Google bigquery 从ParDo函数中写入BigQuery,google-bigquery,google-cloud-dataflow,apache-beam,Google Bigquery,Google Cloud Dataflow,Apache Beam,我想在ParDo函数中调用beam.io.Write（beam.io.BigQuerySink（..）操作，为PCollection中的每个键生成一个单独的BigQuery表（我使用的是python SDK）。下面是两个类似的线程，但不幸的是没有帮助： (一) (二) 当我执行以下代码时，第一个键的行被插入到BigQuery中，然后管道失败，错误如下。
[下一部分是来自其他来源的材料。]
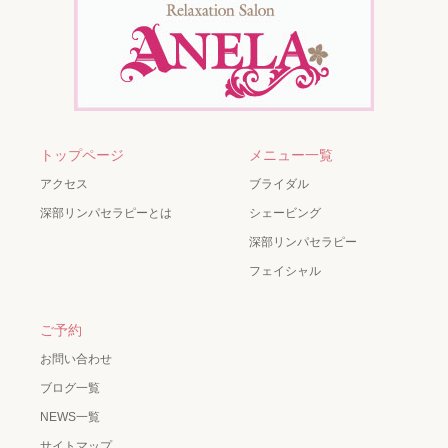
トップページ
メニュー一覧
アクセス
ブライダル
深部リンパセラピーとは
シェービング
深部リンパセラピー
フェイシャル
ご予約
お問い合わせ
ブログ一覧
NEWS一覧
サイトマップ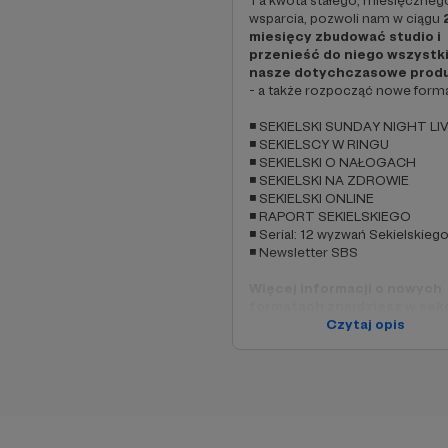
Ta kwota stałego, miesięczneg
wsparcia, pozwoli nam w ciągu
miesięcy zbudować studio i
przenieść do niego wszystk
Publicystyka:
nasze dotychczasowe prod
- a także rozpocząć nowe forma
SEKIELSKI SUNDAY
◾ SEKIELSKI SUNDAY NIGHT LI
mijającego tygodnia
◾ SEKIELSCY W RINGU
na platformie Youtub
◾ SEKIELSKI O NAŁOGACH
◾ SEKIELSKI NA ZDROWIE
SEKIELSCY W RIN
◾ SEKIELSKI ONLINE
cenzury i tylko dla
◾ RAPORT SEKIELSKIEGO
wspierających Sekie
◾ Serial: 12 wyzwań Sekielskieg
◾ Newsletter SBS
Więcej informacji o nowych
Wywiady:
formatach znajdziesz w sekc
Wizytówka!
Czytaj opis
SEKIELSKI O NAŁO
Wszystkie materiały będą dost
nie tylko w formie video, ale ró
SEKIELSKI NA ZDRO
jako
podcasty audio
- do słuc
na przełamywaniu szk
w każdym miejscu!
SEKIELSKI ONLINE
-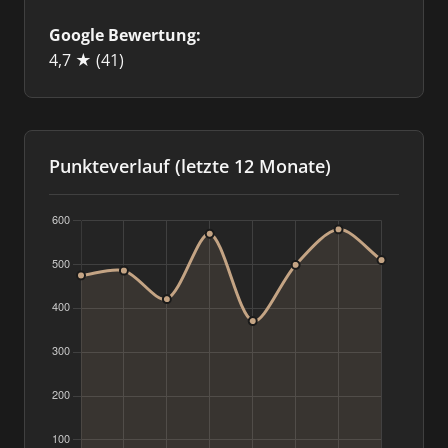
Google Bewertung:
4,7 ★
(41)
Punkteverlauf (letzte 12 Monate)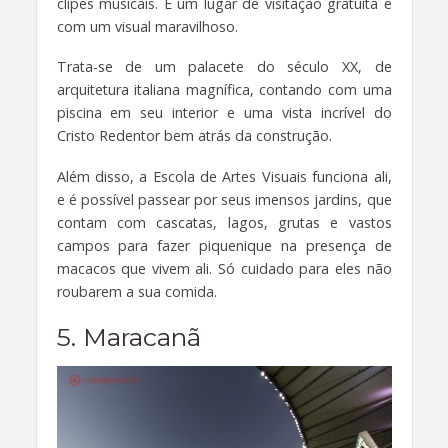
clipes musicais. É um lugar de visitação gratuita e
com um visual maravilhoso.
Trata-se de um palacete do século XX, de
arquitetura italiana magnífica, contando com uma
piscina em seu interior e uma vista incrível do
Cristo Redentor bem atrás da construção.
Além disso, a Escola de Artes Visuais funciona ali,
e é possível passear por seus imensos jardins, que
contam com cascatas, lagos, grutas e vastos
campos para fazer piquenique na presença de
macacos que vivem ali. Só cuidado para eles não
roubarem a sua comida.
5. Maracanã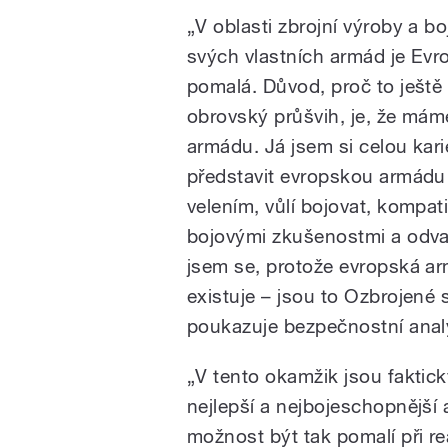
„V oblasti zbrojní výroby a b
svých vlastních armád je Evr
pomalá. Důvod, proč to ještě
obrovský průšvih, je, že má
armádu. Já jsem si celou kar
představit evropskou armádu
velením, vůlí bojovat, kompatib
bojovými zkušenostmi a odva
jsem se, protože evropská a
existuje – jsou to Ozbrojené s
poukazuje bezpečnostní analy
„V tento okamžik jsou faktick
nejlepší a nejbojeschopnější
možnost být tak pomalí při r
如果您能就我做错了什么提出建议，或者就如何解决这个问题提出建议，我将不胜感激管道代码： rows = p | 'read_bq_table' &

我想在ParDo函数中调用

beam.io.Write（beam.io.BigQuerySink（..）

操作，为

PCollection

中的每个键生成一个单独的BigQuery表（我使用的是python SDK）。下面是两个类似的线程，但不幸的是没有帮助：

(一)

(二)

当我执行以下代码时，第一个键的行被插入到BigQuery中，然后管道失败，错误如下。如果您能就我做错了什么提出建议，或者就如何解决这个问题提出建议，我将不胜感激

管道代码：

rows = p | 'read_bq_table' >> beam.io.Read(beam.io.BigQuerySource(query=query))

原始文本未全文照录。